Émile : Monter des spectacles comme ceux-là c'était se lancer dans l'inconnu. On investissait plusieurs millions d'anciens francs, et est-ce que ça allait marcher ? Et puis on avait tous des occupations professionnelles assez lourdes. C'est également une période où il y a eu pas mal de changements dans le groupe : Joseph Teillet est parti directeur de l'école à Saint Mesmin, Marc Blanchard, Michel Germain et quelques autres ont quitté la Flocellière.
Pierre : Il faut un bon noyau dur pour faire du théâtre, et à cette époque nous sommes venus à manquer d'éléments. Nous faisions de l'opérette, et il fallait des chanteurs. Et des chanteurs, il n'en restait plus beaucoup.
Joseph : Il y a aussi le fait que le dernier spectacle, "Amours Tziganes", était prévu pour deux ans, et que Monique Sachot, qui tenait le rôle principal s'est mariée et est partie. La deuxième année on s'est retrouvé avec un vide.
Émile : Le sport a pris aussi beaucoup d'importance à ce moment-là, et ceux qui allaient au sport, souvent ne pouvaient participer au théâtre.
Pierre : Le sport et la télé.
Gaston : Le dimanche matin, il m'arrivait d'aller arbitrer à 15 ou 20 kilomètres aux alentours en vélo ou en vélomoteur, et l'après-midi j'étais au théâtre. -
EDD : Pensez-vous que le théâtre ait eu une forte incidence culturelle et sociale sur les gens qui en faisaient partie ?
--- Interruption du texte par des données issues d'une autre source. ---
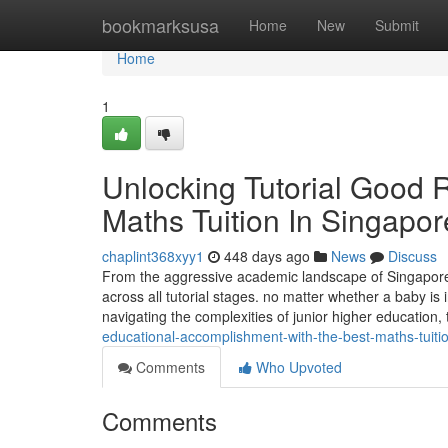
Home
bookmarksusa
Home
New
Submit
Home
1
Unlocking Tutorial Good R
Maths Tuition In Singapor
chaplint368xyy1
448 days ago
News
Discuss
From the aggressive academic landscape of Singapore,
across all tutorial stages. no matter whether a baby is
navigating the complexities of junior higher educatio
educational-accomplishment-with-the-best-maths-tuiti
Comments
Who Upvoted
Comments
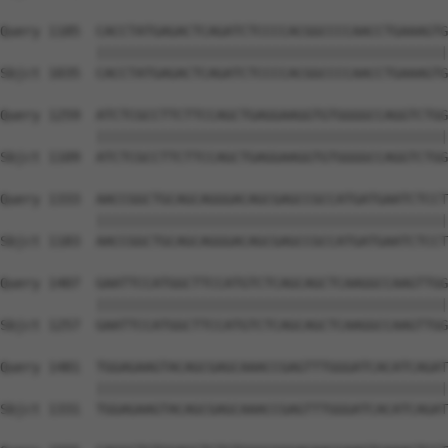
Query 1185  CACCTATGAGACTCAGATCTCCCCACGGCCCCAACCTGAAAGTG
            ||||||||||||||||||||||||||||||||||||||||||||
Sbjct 1035  CACCTATGAGACTCAGATCTCCCCACGGCCCCAACCTGAAAGTG
Query 1259  ATCTCGCCTTCTTCCAGCTGAGGAAGGTGTGGGGCCAGGTCTGG
            ||||||||||||||||||||||||||||||||||||||||||||
Sbjct 1109  ATCTCGCCTTCTTCCAGCTGAGGAAGGTGTGGGGCCAGGTCTGG
Query 1333  AACCGGCTGCAGCAGGGACAGCGAGCCGCCATGATGAATCTCCT
            ||||||||||||||||||||||||||||||||||||||||||||
Sbjct 1183  AACCGGCTGCAGCAGGGACAGCGAGCCGCCATGATGAATCTCCT
Query 1407  GAATTCCATGGCTTCCATGTCTCAGCAGCTCAAGGCCAAGTTGG
            ||||||||||||||||||||||||||||||||||||||||||||
Sbjct 1257  GAATTCCATGGCTTCCATGTCTCAGCAGCTCAAGGCCAAGTTGG
Query 1481  TGGAGAAGTACAGCGAGCAAACCGAGTTTGGGATCACATCAGAT
            ||||||||||||||||||||||||||||||||||||||||||||
Sbjct 1331  TGGAGAAGTACAGCGAGCAAACCGAGTTTGGGATCACATCAGAT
Pierre : Ça a permis à un certain nombre d'entre nous de s'exprimer plus facilement en public. Entre tous, acteurs, figurants, machinistes et autres, il y avait une excellente ambiance, et fatalement, ça se répercutait sur le plan communal.
Joseph : C'est pas pour ça qu'on était toujours tous d'accord, il y avait des discussions. Mais on en voulait tous, il y avait une cohésion.
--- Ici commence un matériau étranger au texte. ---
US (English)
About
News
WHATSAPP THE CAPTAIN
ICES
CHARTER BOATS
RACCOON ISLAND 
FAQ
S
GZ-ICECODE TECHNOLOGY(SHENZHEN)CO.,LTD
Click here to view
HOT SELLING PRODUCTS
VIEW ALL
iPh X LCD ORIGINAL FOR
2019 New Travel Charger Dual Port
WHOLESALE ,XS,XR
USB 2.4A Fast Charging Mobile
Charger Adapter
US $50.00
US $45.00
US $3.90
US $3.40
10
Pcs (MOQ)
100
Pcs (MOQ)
EDD : Certaines personnes qui ont fait du théâtre à la Flocellière ont continué dans d'autres lieux : Colette Rambaud à Nantes, Marie-Annick Marquis à Pouzauges, Gérard Falourd à Cugand, entre autres. Le savoir-faire flocéen a donc voyagé ?
Pierre : Nous avons été une pépinière pour l'ensemble du théâtre de la région.
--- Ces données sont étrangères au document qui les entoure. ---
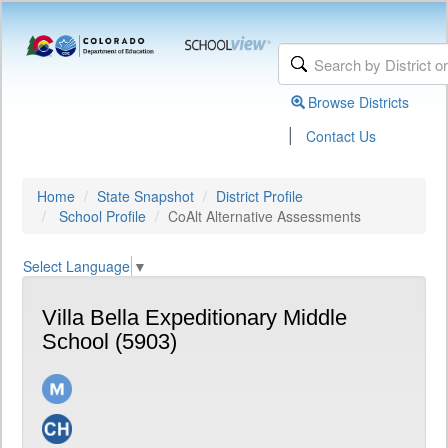
Browse Districts
|
Contact Us
Home
State Snapshot
District Profile
School Profile
CoAlt Alternative Assessments
Select Language
▼
Villa Bella Expeditionary Middle
School (5903)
Joseph : Mais personne dans la région n'a essayé de refaire ce que nous avons fait.
Pierre : Je me souviens du final des opérettes, c'était formidable. Les gens étaient debout applaudissant à tout rompre. C'est dommage que tout ça ait disparu !
Janvier 1996
Ces entretiens ont été réalisés par Daniel Arnaud, Antoine Hériteau, Michel Rambaud et Pascal Sachot.